Die Division hätte auch die Ablösung der draußen in etwa gleicher Stärke stehenden
Landtruppen zu bestreiten. Es handelt sich nicht um eine „Kolonialarmee," wie das
beliebte Schlagwort lautet, sondern um ein Kolonialarmeekorps, das mit je einer
Brigade in Ostasien und Südwestafrika, mit den beiden andern kriegsbereit in der
Heimat stünde. Einstweilen mag die Sache noch gehn, wie sie eben geht, zunächst
sind andre Dinge dringender. Aber wir werden Bedacht darauf nehmen müssen, in
längstens fünf Jahren auch hier die Hand anzulegen. Der Kaiser hat den Südwest¬
afrikanern eben mit Worten, die diese Männer hoch erfreut haben und in ganz
Deutschland mit herzlicher Zustimmung aufgenommen worden sind, unumwunden aus¬
gesprochen, daß das Reich diese Kolonie, „von deren sehr großem Werte er voll
überzeugt sei," für alle Zeiten festhalten Und dafür sorgen wolle, daß ähnliche Vor¬
kommnisse, wie dieser Aufstand, für die Zukunft unmöglich sein sollen. Kaiser Wilhelm
hat damit dem größten Teil der Deutschen aus der Seele gesprochen. Aber dieses
Kaiserwort einzulösen, bedarf es wohlbedacht angelegter Organisationen, eine
Zukunftsaufgabe, der sich auch der Reichstag nicht wird entzieh» wollen.

Die weitere Äußerung des Kaisers an die Farmer, daß er an der Spitze
eines konstitutionellen Staatswesens stehe, ist von der Presse nach allen Richtungen
hin breitgetreten worden. Und doch war eine solche Äußerung so naheliegend. Der
Empfang war, wie auch die Anwesenheit des Reichskanzlers in Uniform äußerlich
bekundete, ein Staatsakt. Bei einem solchen konnte sich der Kaiser unmöglich in
einen Widerspruch zum Reichstage setzen, indem er den Klagen der Farmer über
die unzureichende Entschädigung beitrat. Dies um so weniger, als ja die preußischen
Stimmen im Bundesrat für die Zustimmung zum Etat, wie er aus der dritten Lesung
hervorgegangen ist, nur mit Genehmigung des Monarchen abgegeben sein konnten.

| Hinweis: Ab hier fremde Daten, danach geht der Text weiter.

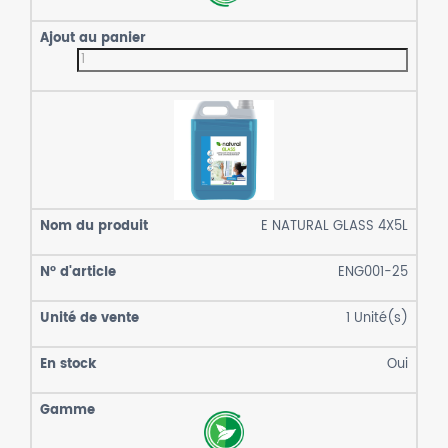
E NATURAL GLASS 4X5L
ENG001-25
1
Unité(s)
Oui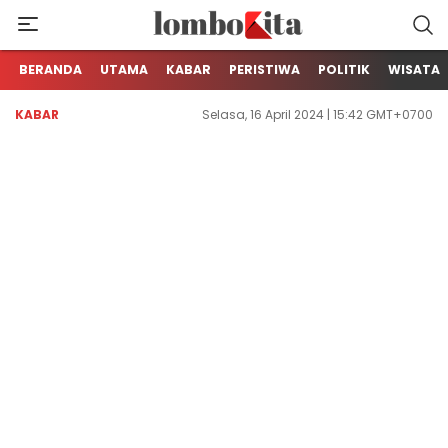
Media Berita Online dari Lombok
LOMBOKita
BERANDA
UTAMA
KABAR
PERISTIWA
POLITIK
WISATA
KABAR
Selasa, 16 April 2024 | 15:42 GMT+0700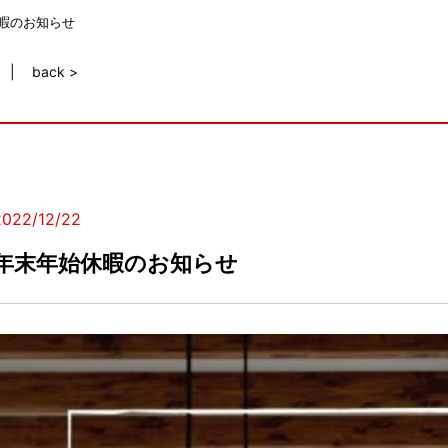
暇のお知らせ
back >
2022/12/22
年末年始休暇のお知らせ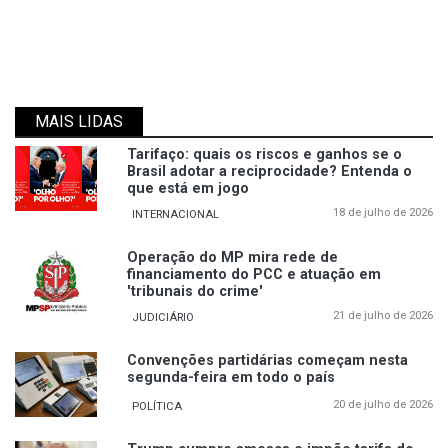
MAIS LIDAS
Tarifaço: quais os riscos e ganhos se o
Brasil adotar a reciprocidade? Entenda o
que está em jogo
18 de julho de 2026
INTERNACIONAL
Operação do MP mira rede de
financiamento do PCC e atuação em
'tribunais do crime'
21 de julho de 2026
JUDICIÁRIO
Convenções partidárias começam nesta
segunda-feira em todo o país
20 de julho de 2026
POLÍTICA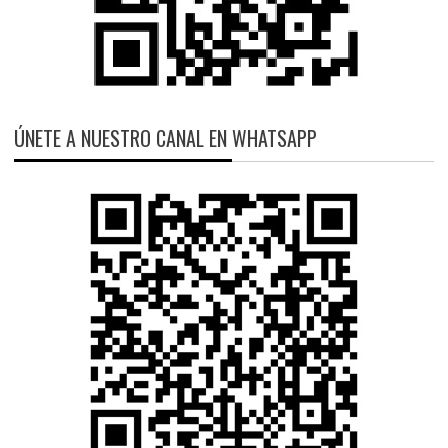
ÚNETE A NUESTRO CANAL EN WHATSAPP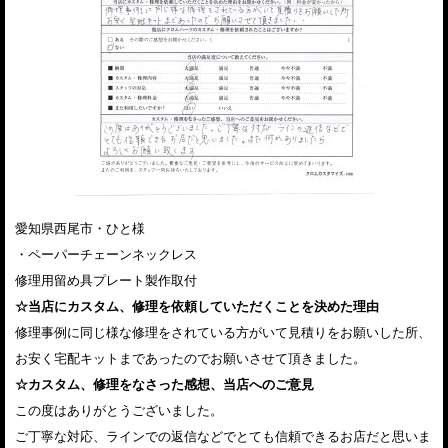
愛知県西尾市・ひと様
・ペーパーチェーンネックレス
修理用留め具プレート製作取付
☆当店にカスタム、修理を依頼していただくことを決めた理由
修理事例に同じ様な修理をされている方がいて見積りをお願いした所、
お安く宅配キットまであったのでお願いさせて頂きました。
☆カスタム、修理をなさった感想、当店へのご意見
この度はありがとうございました。
ご丁寧な対応、ラインでの返信などでとても信頼できるお店だと思いま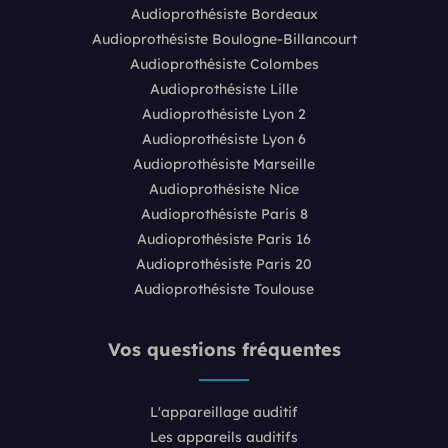
Audioprothésiste Bordeaux
Audioprothésiste Boulogne-Billancourt
Audioprothésiste Colombes
Audioprothésiste Lille
Audioprothésiste Lyon 2
Audioprothésiste Lyon 6
Audioprothésiste Marseille
Audioprothésiste Nice
Audioprothésiste Paris 8
Audioprothésiste Paris 16
Audioprothésiste Paris 20
Audioprothésiste Toulouse
Vos questions fréquentes
L'appareillage auditif
Les appareils auditifs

Die Verantwortlichkeit für die große Mißstimmung, die der Entschädigungsbeschluß
hüben wie drüben hervorgerufen hatte, fällt ausschließlich dem Reichstage zu. Mehr
hat der Kaiser uicht aussprechen wollen; daß er persönlich mit jenem Beschlusse
nicht einverstanden ist, wird jeder leicht aus seinen Worten herausgehört haben.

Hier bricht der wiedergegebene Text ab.